Thanks for the pruning advice, that's what I some what thought I had to do but wasn't sure. I am just going to let it grow wild for a bit then trim to my liking.

The red plants are mostly Limnophila Aromatica and I believe a stem or two longs stems and a few short stems of Popostemon Stellatus 'Broad Leaf'.


----------



## bratyboy2 (Feb 5, 2008)

any updates for us?


----------



## berniekooi (Jan 26, 2009)

We just got back from the visiting some family and it seems like all the stems grew out of control so I will be doing some trimming here shortly. Visiting my family today so hopefully before new years I can get some time to work on it.


----------



## bratyboy2 (Feb 5, 2008)

well u can always send me the stems you dont want!!!! lol hope to see a picture soon


----------



## berniekooi (Jan 26, 2009)

Got some time today and also got some new fish and moved plant around and trimmed some. I would take more pics and post more but wife put me in charge of getting the party stuff going for tonight. Happy New Years to all!

Aquarium

















Tiger Lotus - got two giant mother plants and about 6 smaller ones









Angelfish - Got these guys for free...I really like them.

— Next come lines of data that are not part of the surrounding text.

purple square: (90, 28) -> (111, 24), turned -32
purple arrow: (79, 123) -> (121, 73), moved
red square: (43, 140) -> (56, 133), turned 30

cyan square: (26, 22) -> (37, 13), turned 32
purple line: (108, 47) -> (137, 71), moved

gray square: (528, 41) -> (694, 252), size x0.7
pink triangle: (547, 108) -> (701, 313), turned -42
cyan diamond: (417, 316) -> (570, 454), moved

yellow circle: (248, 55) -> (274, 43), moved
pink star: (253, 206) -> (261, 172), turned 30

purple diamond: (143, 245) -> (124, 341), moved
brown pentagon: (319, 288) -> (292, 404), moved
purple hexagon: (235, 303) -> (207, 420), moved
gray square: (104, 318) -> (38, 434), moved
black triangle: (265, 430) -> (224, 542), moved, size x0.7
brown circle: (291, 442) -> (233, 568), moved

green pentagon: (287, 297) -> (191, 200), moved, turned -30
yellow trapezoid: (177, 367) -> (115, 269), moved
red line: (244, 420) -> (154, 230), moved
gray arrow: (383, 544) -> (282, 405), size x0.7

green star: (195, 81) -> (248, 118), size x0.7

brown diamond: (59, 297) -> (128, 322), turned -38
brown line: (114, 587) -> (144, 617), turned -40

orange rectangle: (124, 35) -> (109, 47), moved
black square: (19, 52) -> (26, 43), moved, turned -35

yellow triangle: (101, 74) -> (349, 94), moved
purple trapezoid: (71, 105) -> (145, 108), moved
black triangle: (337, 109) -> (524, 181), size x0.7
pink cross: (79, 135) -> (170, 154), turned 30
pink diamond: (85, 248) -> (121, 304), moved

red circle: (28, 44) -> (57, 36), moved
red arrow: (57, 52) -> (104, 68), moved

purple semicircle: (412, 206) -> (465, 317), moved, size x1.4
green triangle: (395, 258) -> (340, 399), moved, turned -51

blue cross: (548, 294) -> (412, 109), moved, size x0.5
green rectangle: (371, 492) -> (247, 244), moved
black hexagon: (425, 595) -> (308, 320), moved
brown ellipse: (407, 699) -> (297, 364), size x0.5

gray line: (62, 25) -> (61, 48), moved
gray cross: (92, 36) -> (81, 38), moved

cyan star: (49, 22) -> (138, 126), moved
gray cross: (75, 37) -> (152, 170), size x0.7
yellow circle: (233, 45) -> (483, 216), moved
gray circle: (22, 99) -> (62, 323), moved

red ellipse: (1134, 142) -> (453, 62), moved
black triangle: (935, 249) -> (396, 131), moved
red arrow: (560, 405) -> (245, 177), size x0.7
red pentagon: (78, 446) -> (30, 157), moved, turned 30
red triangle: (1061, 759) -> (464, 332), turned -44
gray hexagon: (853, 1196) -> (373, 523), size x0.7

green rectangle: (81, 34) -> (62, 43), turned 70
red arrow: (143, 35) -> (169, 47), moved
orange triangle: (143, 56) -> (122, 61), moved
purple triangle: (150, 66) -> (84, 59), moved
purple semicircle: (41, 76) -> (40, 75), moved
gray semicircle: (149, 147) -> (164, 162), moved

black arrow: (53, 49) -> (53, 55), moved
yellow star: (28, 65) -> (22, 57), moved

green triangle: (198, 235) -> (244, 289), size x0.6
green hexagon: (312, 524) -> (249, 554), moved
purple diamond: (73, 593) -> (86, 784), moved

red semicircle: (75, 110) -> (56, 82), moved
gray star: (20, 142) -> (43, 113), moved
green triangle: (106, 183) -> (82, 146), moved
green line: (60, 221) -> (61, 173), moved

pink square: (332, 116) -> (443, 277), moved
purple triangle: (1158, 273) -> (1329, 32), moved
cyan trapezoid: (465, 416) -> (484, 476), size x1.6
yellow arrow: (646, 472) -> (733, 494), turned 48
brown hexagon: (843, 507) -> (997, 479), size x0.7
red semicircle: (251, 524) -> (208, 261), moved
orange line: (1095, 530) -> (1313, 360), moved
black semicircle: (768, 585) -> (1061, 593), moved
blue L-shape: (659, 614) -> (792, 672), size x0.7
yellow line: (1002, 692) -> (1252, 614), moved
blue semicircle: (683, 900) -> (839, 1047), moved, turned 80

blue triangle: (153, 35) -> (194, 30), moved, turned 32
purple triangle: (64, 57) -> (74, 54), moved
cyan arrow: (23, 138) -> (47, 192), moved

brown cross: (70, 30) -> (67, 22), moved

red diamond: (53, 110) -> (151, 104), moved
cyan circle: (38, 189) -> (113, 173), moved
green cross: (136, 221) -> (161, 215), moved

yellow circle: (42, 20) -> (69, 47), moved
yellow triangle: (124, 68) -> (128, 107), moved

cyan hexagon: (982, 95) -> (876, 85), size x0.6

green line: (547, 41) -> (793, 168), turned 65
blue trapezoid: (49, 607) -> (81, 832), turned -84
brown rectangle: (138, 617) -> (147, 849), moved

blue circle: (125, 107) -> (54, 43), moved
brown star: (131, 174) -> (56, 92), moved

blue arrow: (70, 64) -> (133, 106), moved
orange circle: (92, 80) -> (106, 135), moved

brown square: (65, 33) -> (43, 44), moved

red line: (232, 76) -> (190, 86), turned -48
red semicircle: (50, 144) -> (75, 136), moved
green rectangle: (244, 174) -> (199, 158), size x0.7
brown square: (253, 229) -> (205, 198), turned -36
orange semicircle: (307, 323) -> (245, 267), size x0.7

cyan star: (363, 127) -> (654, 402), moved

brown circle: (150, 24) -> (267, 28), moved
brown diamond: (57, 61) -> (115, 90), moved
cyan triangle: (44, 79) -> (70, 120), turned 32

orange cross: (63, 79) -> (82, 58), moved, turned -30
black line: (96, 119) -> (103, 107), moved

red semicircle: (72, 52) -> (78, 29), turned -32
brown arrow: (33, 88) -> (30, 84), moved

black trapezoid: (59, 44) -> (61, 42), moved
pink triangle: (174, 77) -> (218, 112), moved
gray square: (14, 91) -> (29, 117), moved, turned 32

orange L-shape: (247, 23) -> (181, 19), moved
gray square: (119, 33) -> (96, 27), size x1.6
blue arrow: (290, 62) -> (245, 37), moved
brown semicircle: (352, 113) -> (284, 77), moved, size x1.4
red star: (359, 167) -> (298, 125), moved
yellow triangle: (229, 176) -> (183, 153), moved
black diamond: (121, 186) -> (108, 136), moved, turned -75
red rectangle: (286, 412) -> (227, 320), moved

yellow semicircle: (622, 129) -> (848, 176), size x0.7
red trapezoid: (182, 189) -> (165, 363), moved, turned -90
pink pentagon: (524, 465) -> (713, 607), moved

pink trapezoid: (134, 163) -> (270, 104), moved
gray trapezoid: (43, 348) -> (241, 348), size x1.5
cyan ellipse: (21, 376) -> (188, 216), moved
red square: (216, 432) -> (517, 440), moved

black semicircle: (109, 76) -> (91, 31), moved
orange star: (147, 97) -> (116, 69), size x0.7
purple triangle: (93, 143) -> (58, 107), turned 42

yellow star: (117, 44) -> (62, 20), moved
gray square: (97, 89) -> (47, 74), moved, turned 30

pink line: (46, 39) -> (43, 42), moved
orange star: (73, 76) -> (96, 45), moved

Furcata - Got 6 of these, 4 males 2 females









Kilifish (fundulopanchax gardneri) - Got one male and one female, the female is just plain orange and she always bites me whenever I put my hand in the aquarium...so every time I have to change something I put her in a net in 'time-out'


----------



## Knotty Bitz (Mar 11, 2009)

How did you get them for free?


----------



## berniekooi (Jan 26, 2009)

The person didn't want them because he wanted to keep "pearl" angelfish or something. Hey I'll take em haha. The other new fish with tiger lotuses and 9 ottos I got for $30 so that was a pretty good deal. Also got 3 more rainbows in my 10 gallon.


----------



## bratyboy2 (Feb 5, 2008)

u might want to watch the killies angels and rainbows in the tank the barbs can be quite fast eaters and the angel might bet picked at by the barbs as well looking good. what is behind the wood? or are waiting to fill in?


----------



## berniekooi (Jan 26, 2009)

Oh the tiger barbs are in a different tank all by themselves so that they can just annoy eachother. Behind the DW I have rotala indica that I cut too low and am waiting for it to grow back in.


----------



## bratyboy2 (Feb 5, 2008)

okay well good to here that also watch the rosey barbs. you know what i love about your tank?.............

the color is so intense and the fish just match that so well. u have great plant choices. the pinks, red, and golds are strong and just enough, and the green is that lime green that just makes everything amazing!!! please dont add any dark greens lol


----------



## berniekooi (Jan 26, 2009)

The roseys seems to be more interested in the kilis than the angelfish so thats good. Thanks for the compliment but I do have some dark green in there, the back left but since its in the back its not as noticable. I am having a problem with some filamentous algae and it relaly likes to cling onto my rotalas...anyone have any advice on how to deal with this? Must have gotten it when I traded some plants...wonderful. Quick pictures.

























Any reason why one angel is always less colorfull than the other?








Bright red espei








Male and female kilis








And ofcourse the one fish I will never be able to catch to get him out of the tank...CAE. Anyone have any suggestions on how to catch him in a planted tank? Every time I come near the tank he hides, even when I leave a net in there for an hour he will still be hiding.


----------



## bratyboy2 (Feb 5, 2008)

first i guess thats good bout the rosies lol 

the angelfish is just the dominant one and im sure the others color will come and go.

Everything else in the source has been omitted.